Meet the New Millennials

As the work force gets younger, expectations get higher.

ByABC News
May 18, 2007, 12:01 PM

May 18, 2007— -- When it comes to talking about work and the latest generation of employees, 57-year-old employer Elliott Masie does not mince his words. He said today's young workers act as if they are "entitled" and are "somewhat spoiled."

Masie, a member of the baby boomer generation, heads his own company. Every day he faces the challenge of managing much younger workers; members of the millennial generation -- those born after 1981.

"We recently had to tell a young woman employee that this was not an underwear optional workplace," he told ABCNEWS.com. "This generation needs to be deeply coached about wardrobe, and a lot of them are used to getting up at 10 or 11 a.m. Forget about them showing up to work at 8 or 9 a.m."

Masie knows more than most about the new generation of workers. He manages an international think tank that specializes in learning, technology and workplace productivity. The Masie Center in Saratoga Springs, N.Y., employs what the company calls "extremely tech-savvy" young people.

Masie has studied as well as employed so called "millennials."

"They grew up with an 'everyone gets a trophy' sense of entitlement," he said. "They are members of a generation that thinks it should get a trophy just for waking up in the morning."
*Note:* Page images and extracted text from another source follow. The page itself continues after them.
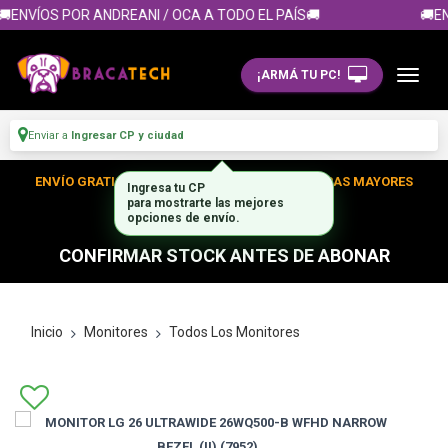
ENVÍOS POR ANDREANI / OCA A TODO EL PAÍS🚚
🚚EN
¡ARMÁ TU PC!
Enviar a
Ingresar CP y ciudad
ENVÍO GRATIS DENTRO DE CABA EN TUS COMPRAS MAYORES
Ingresa tu CP
para mostrarte las mejores
A $300.000
opciones de envío.
CONFIRMAR STOCK ANTES DE ABONAR
Inicio
Monitores
Todos Los Monitores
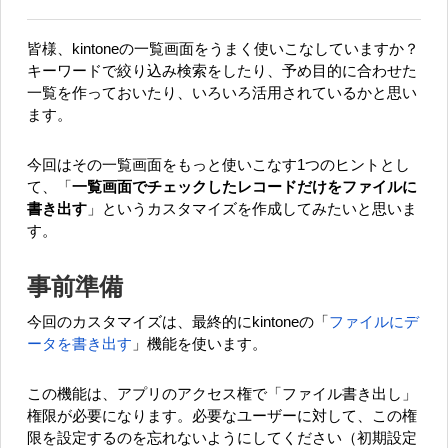
皆様、kintoneの一覧画面をうまく使いこなしていますか？
キーワードで絞り込み検索をしたり、予め目的に合わせた
一覧を作っておいたり、いろいろ活用されているかと思い
ます。
今回はその一覧画面をもっと使いこなす1つのヒントとし
て、「
一覧画面でチェックしたレコードだけをファイルに
書き出す
」というカスタマイズを作成してみたいと思いま
す。
事前準備
今回のカスタマイズは、最終的にkintoneの「
ファイルにデ
ータを書き出す
」機能を使います。
この機能は、アプリのアクセス権で「ファイル書き出し」
権限が必要になります。必要なユーザーに対して、この権
限を設定するのを忘れないようにしてください（初期設定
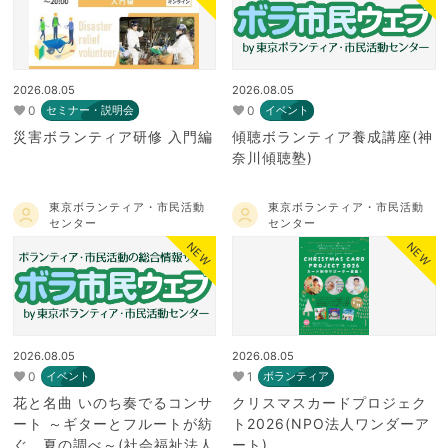
2026.08.05
2026.08.05
0
0
セミナー・説明会
イベント
災害ボランティア研修 入門編
傾聴ボランティア養成講座(神
奈川傾聴塾)
東京ボランティア・市民活動
東京ボランティア・市民活動
センター
センター
NEW
NEW
2026.08.05
2026.08.05
0
1
イベント
ボランティア
花と名曲 いのち奏でるコンサ
クリスマスカードプロジェク
ート ～ギターとフルートが紡
ト2026(NPO法人ワンダーア
ぐ、夏の調べ～(社会福祉法人
ート)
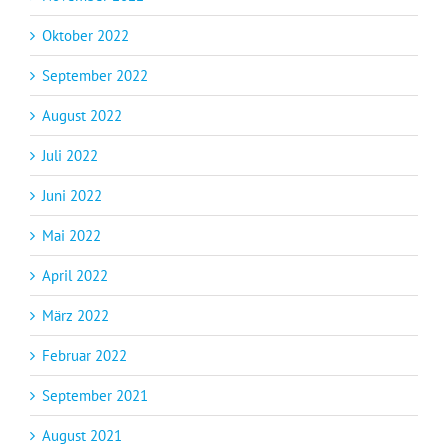
Oktober 2022
September 2022
August 2022
Juli 2022
Juni 2022
Mai 2022
April 2022
März 2022
Februar 2022
September 2021
August 2021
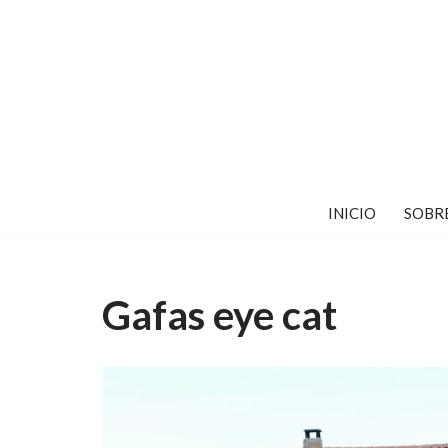
Saltar
al
contenido
INICIO
SOBR
Gafas eye cat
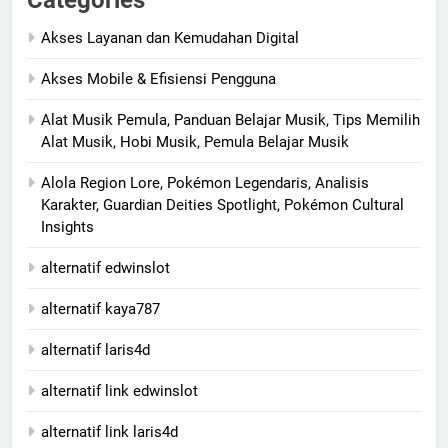
Categories
Akses Layanan dan Kemudahan Digital
Akses Mobile & Efisiensi Pengguna
Alat Musik Pemula, Panduan Belajar Musik, Tips Memilih
Alat Musik, Hobi Musik, Pemula Belajar Musik
Alola Region Lore, Pokémon Legendaris, Analisis
Karakter, Guardian Deities Spotlight, Pokémon Cultural
Insights
alternatif edwinslot
alternatif kaya787
alternatif laris4d
alternatif link edwinslot
alternatif link laris4d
Such entitlement can reveal itself in strange ways.

"I had a human resources manager call me about a worker who received her performance review only to have her mother call up and complain that 'she's better than that,'" he recalled. "The HR manager was shocked and asked the mother why she was calling about her daughter. The mother responded, 'Because I've done so throughout my daughter's life.'"

"They are what their parents wanted to create," said Masie.

Manpower, one of the nation's largest employment services companies with headquarters in Milwaukee, has studied the work habits and career goals of American workers. A company review of generational diversity points out that for the first time in history, four generations are working together. It identifies them as follows:

The traditionalists -- workers born before 1946 who respect authority, place duty before pleasure, delay gratification and avoid challenging the system.